Saturday, September 08, 2012

Castlelaw Hill Fort and Penicuik


Entry for 8 September 2012:

For this week’s Saturday Adventure, we started out at Castlelaw Hill Fort, a bit south of Edinburgh, not too far from Rosslyn Chapel.  This is an iron age hill fort, from around 500 BCE, with at least two concentric ramparts and ditches still visible, especially from the hillside above and behind it.
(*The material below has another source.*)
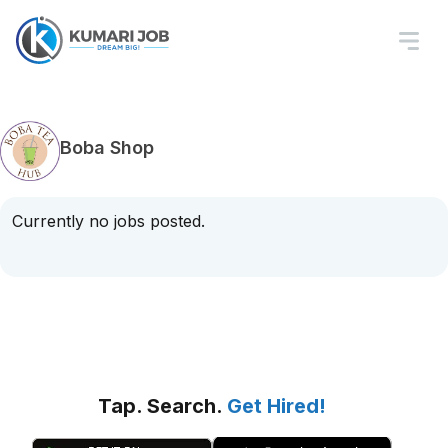
Boba Shop
Currently no jobs posted.
Tap. Search.
Get Hired!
It’s perched on a ridge above Castlelaw Farm.  Just beyond is a military firing range, from which volleys of gunfire sounded every few minutes, making the sheep nervous.  The most interesting feature of this hill fort, however, is the earth house or partially-underground storage chamber built into the inner rampart in the early years of the common era, possibly used by the local people to store up grain for trade with the Romans.  We spent about an hour rambling about the site, walking the inner rampart, climbing the hill above, and watching the rows of military at their gunnery practice in the valley below.

Lately, we’ve been following up our visits to historical sites by picking a nearby local village or town to explore.  Today it was the town of Penicuik, just a few miles from Castlelaw.  The town is filled with shops with “penny” and “cooking” in their names, playing on the name of the place, which actually comes from “Pen-Y-Cog” in old Brythonic (the Celtic language from which modern Welsh is derived):  “Hill of the Cuckoo”: A wonderful name for a somewhat grey town that has clearly seen better times.  I kept imagining the cry of the cuckoo echoing through the place.

As we walked down the one block of the High Street, we stumbled, almost literally, into the annual Doors Open day at the Penicuik Town Hall, also known as the Cowan Institute, a 100-plus-year old community centre created to support and uplift the citizens of Penicuik, especially the workers in the papermills below along the River Esk.  “Paper mills?”, we said, as the bored volunteers rose to greet us with smiles (for we had come to provide entertainment for them in the waning minutes of their day-long stint).  “Oh yes!” said the bearded gentleman who attached himself to us in order to take us on an expedited tour of the place, and to bring us up to speed on the history of Penicuik, its famous papermills and the progressive social practices of Alexander Cowan. 

As usual, we got just the barest introduction to another interesting little Scottish town, enough to glimpse a richness unfolding fractally before us:  The closer you look, the more complexity you see, repeating level after level, all the way to the base of world, which is the lived experience of each individual living being in each moment, opening forever new but always the same.